"Oğlum 27 haftalık doğdu. Sisli ve karlı bir gece başka bir şehire, kuvözü olmayan bir ambulansla götürüldü. Yolda iki kere tekrar hayata döndürüldü ve boş kuvözü olan hastane arandı. Ben bu arada sezaryenden iyileşmekteydim. Gece yarısı bir telefon geldi hemşireye, cep telefonumu istiyorlarmış, benim ilk sorum "ölmüş mü? " :( yok hayır hala yaşıyor!
O gece bu soruyu iki kere daha sordum. İki gün sonra taburcu olunca bebeğimi görmeye gideceğim dedim doktorum gidemezsin, iç kanama riski var dedi. Gittik yavaş yavaş yollar kar buz. 1,260 gr doğmuş minik mor bir şey, her tarafında bir kablo.

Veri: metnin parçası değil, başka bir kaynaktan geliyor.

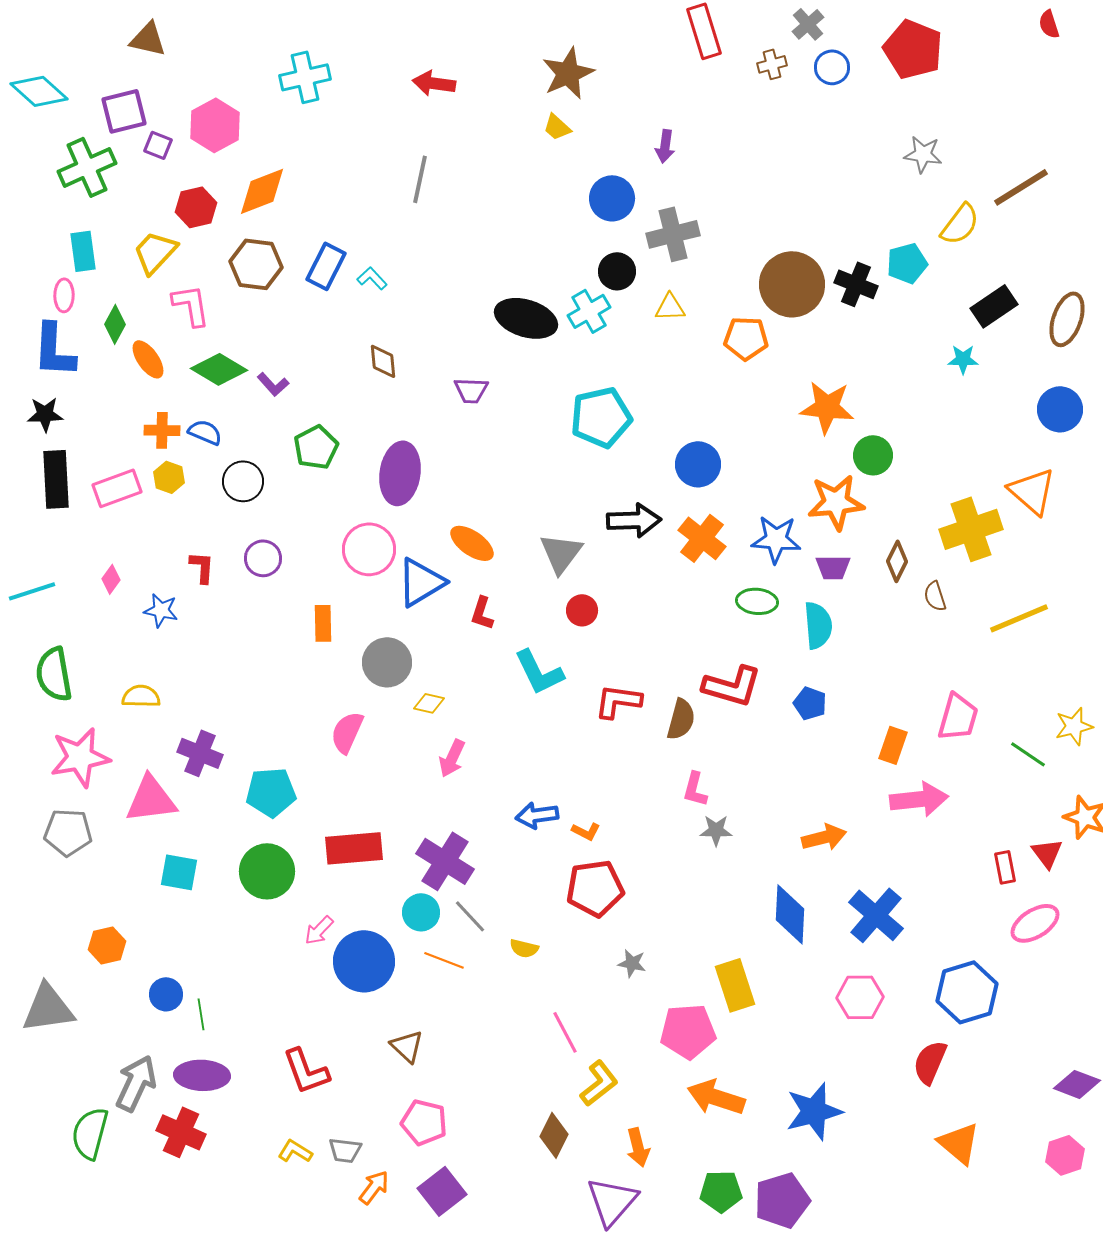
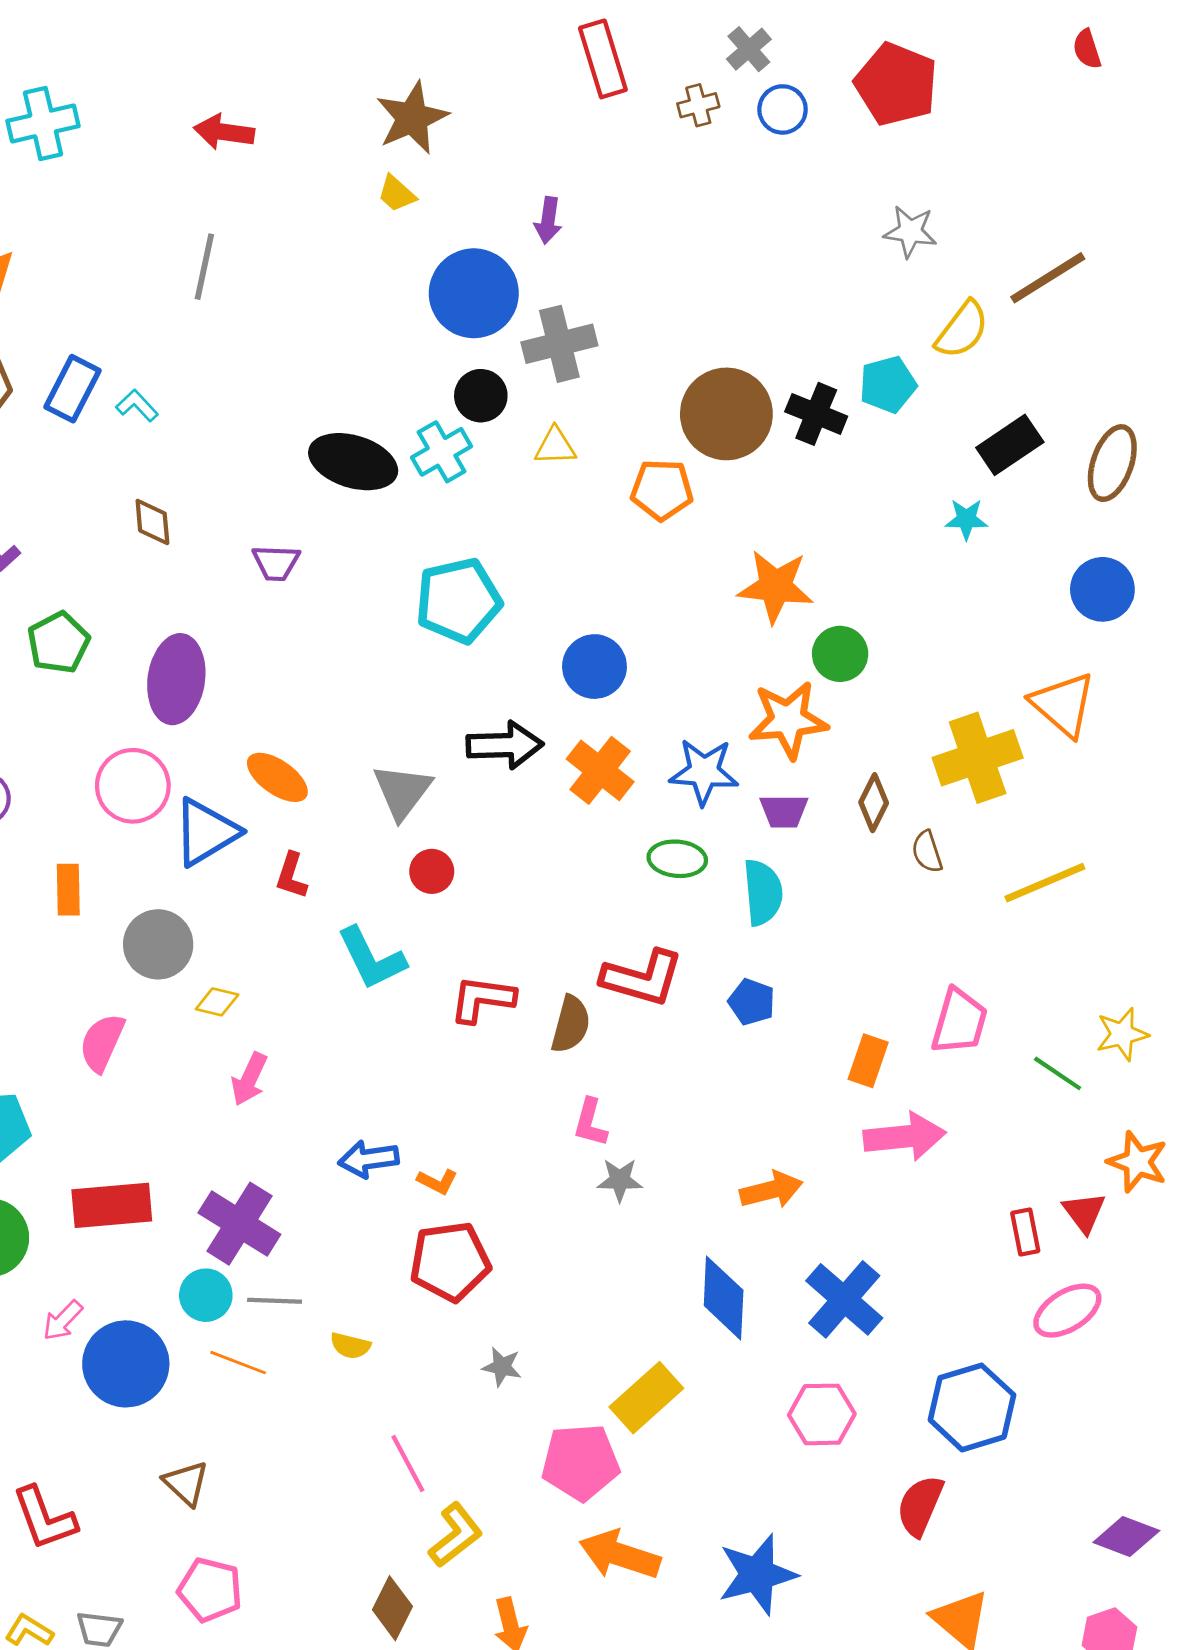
blue circle: (612, 198) -> (474, 293), size x1.4
gray line: (470, 916) -> (275, 1301), turned -45
yellow rectangle: (735, 985) -> (646, 1398), turned 66

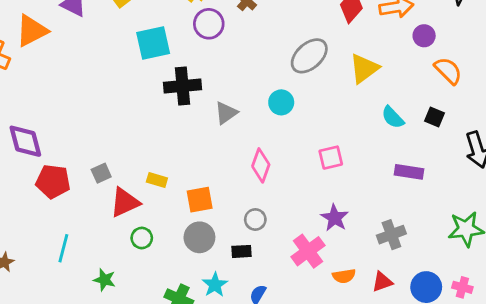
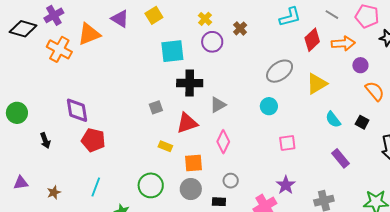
cyan circle: (281, 102) -> (269, 106), moved
pink diamond: (261, 165) -> (223, 142), moved
purple rectangle: (409, 172) -> (340, 158), turned 36
gray square: (101, 173) -> (156, 107), moved
red triangle: (125, 202) -> (187, 123), moved
green circle: (142, 238) -> (151, 185), size x1.6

Eline dokunabilirsin dediler. Eline dokunmak! Durumu çok kritikti. Her tarafı kanıyordu, ciğerleri, beyni böbrekleri tam çalışmıyor. Onunla hep konuştum, neşeli ve umutlu şeyler söyledim. Çıkışta sel gibi ağlasam da onun yanında asla. Böyle belki bir ay geçti, dedim ki keşke kucağıma alabilsem, hemşire hanım hemen geldi alabilirsiniz dedi :) kablolarıyla beraber kucağıma koydu. Ben de anlattım ona çabuk iyileş ki eve gidelim, ablan, baban, kedi, köpek hepimiz seni bekliyoruz. Belki de tesadüf bilmiyorum o günden sonra hızla iyileşmeye başladı. Beyin kanaması geriledi, ciğerleri hava doldu, kendisi kısmen nefes almaya başladı. Bu sefer de yenidoğan retinopati başladı ve başka bir hastaneye transfer oldu.
Başarılı bir ameliyat sonrası kısa sürede kendini toparladı ve ilk emzirme denemesi için içeriye alındım. Önce sağ memeyi verdim, olmadı, tazyikli geldi ama sol memeyi mükemmel kavradı. Doktor geldi biraz sonra, haydi yeter yarım saat oldu çıkmanız gerekiyor dedi. Ben de şakayla karışık beni emiyor artık eve götüreyim dedim. Bir hafta sonra da eve getirdik :) şimdi 3 yaşına yakın ve hala emziriyorum."